The smell of gasoline, oil and burnt rubber stung at her nose, even as she held her breath. Rain pattered against windshields and metal around her. Silence reverberated through the parking lot, insanely loud in her sensitive ears.

This was bad. 

Stephanie ignored the sharp pain in her knees from crouching for so long, ignored the fact that she was soaked and very cold. Instead she concentrated on her location; there was a silver Lexus pressed into her back where she was leaning, and a black ford focus parked in front of her. 

Her heart hammered against her ribcage and pulsed in the tips of her fingers. This is what happens when you get careless. She berated herself, squeezing her eyes closed and taking in a small, measured breath. 

Footsteps sounded to her left, about ten metres away. A gun was being loaded behind her, maybe five cars down the row. The smell of human was everywhere. Stephanie didn’t dare move. She didn’t even let her eyes wander.

There were three of them, she believed, It was safe to assume that there could be more. Her jaw ached, willing her to let her muscles relax.

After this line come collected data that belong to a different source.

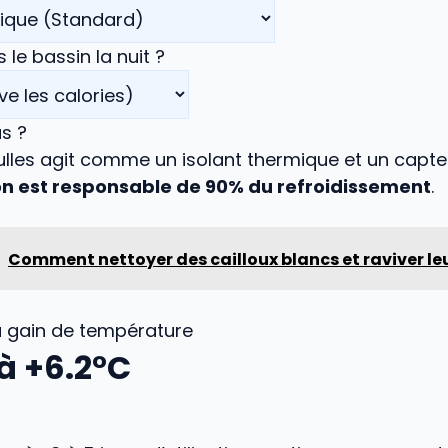
le bassin la nuit ?
s ?
lles agit comme un isolant thermique et un capteu
on est responsable de 90% du refroidissement
.
Comment nettoyer des cailloux blancs et raviver leu
u gain de température
à +
6.2
°C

Deep bass beats thrummed through the ground from the brightly lit club. It had to be at least four hundred metres away- too far to flat out sprint without getting shot. So what? Think of something! Her mind raced as she scrambled to grab on to any semi-plausible plan she could.

Thick rubber soled boots twisted gravel underfoot.

That was Stephanie’s advantage. Humans couldn’t move as fast or as quietly as a wolf, nor did they have sensitive senses or heightened strength.

So use it, she told herself, forcing her body to release tension. Risking a glance, she let her sharp eyes run over her surroundings. A four by four pickup truck sat only two cars down with an empty bed. Height advantage. Sipping in a small amount of air, Stephanie kept a crouch and slipped between cars to get to her target. Her movements were minimal and fluid, blurring her into the background.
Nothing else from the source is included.